Design firming up, money rolling in for Counterbalance Park

The last in a series of three public meetings about the design and funding for the Counterbalance Park: An Urban Oasis provided some good news Nov. 15.

Located at the corner of Queen Anne Avenue North and Roy Street, the Murase Associates and Iola Alessandrini design has been run by the mayor's office, Seattle Parks and Recreation and his own internal review, said Scott Murase, the son of Bob Murase, who died shortly before the plan was first released. "And everyone has praised this as an appropriate design for the location," he added.

The interior of the park will be covered in crushed granite, while the current plan calls for the edges to be covered in ironwood planks, giving the edges the feeling of someone's front porch, Murase said.

There was some concern about the cost and maintenance of the ironwood, as well as how difficult it is to work with the wood. But using paving stones for the edges is still on the table, said Keith Biever, chair of the parks committee for the Uptown Alliance, a neighborhood planning group that has spearheaded the project.

A sense of light is also a big part of the design, Murase said, and the edges of a raised and sloping platform in the interior of the space will be lighted from within.
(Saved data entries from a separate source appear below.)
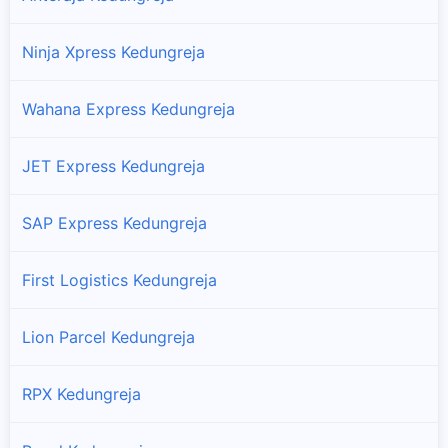
Ninja Xpress Kedungreja
Wahana Express Kedungreja
JET Express Kedungreja
SAP Express Kedungreja
First Logistics Kedungreja
Lion Parcel Kedungreja
RPX Kedungreja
One woman at the meeting was worried that the sharp edges and corners of the park would make the space less soft and welcoming. "Well, I think it's all a matter of geometry," said Murase, who likened the design to that of European plazas.

"In symmetry there is harmony," added Alessandrini. And Uptown Alliance member John Gessner noted that hard edges are a signature of Murase designs.

"We'd like it to look like a Murase park," he said.

The goal is to keep the park very open to curtail homeless people from taking over the space, and adding murals to the surrounding walls is under consideration, Murase said. "But I was also thinking about the interpretive aspect of this space," he said of a design element that would be determined later.

The design includes numerous small trees that will be only 10 to 14 feet tall and not something people would climb, said Patrick Donohue, the Seattle Parks and Recreation project manager for the park.

There also will be benches in the park, and one of them has already been paid for by a Queen Anne family that will get a bench plaque in their name, said Jean Sundborg, who chairs the Uptown Alliance fundraising committee for the park.

The goal is to raise $976,000, and as of last week the amount stood at $825,000, she said. That includes $304,000 from the Pro Parks Levy, $225,000 from the Shah Safari company in Lower Queen Anne and $100,000 from a neighborhood matching fund, Sundborg said. HomeStreet Bank on Upper Queen Anne also kicked in an additional $5,000 at the Wednesday night meeting.

Another $200,000 has been requested in the 2007-2008 city budget, she said of an amount that will put the park planners over the top.

"It's still in there," Sundborg added.

Donohue from the parks department drew up a schedule that indicates construction should start next May and last through the end of October.

But he's hedged his bet. "When I wrote the schedule, I gave myself lots of wiggle room," Donohue said.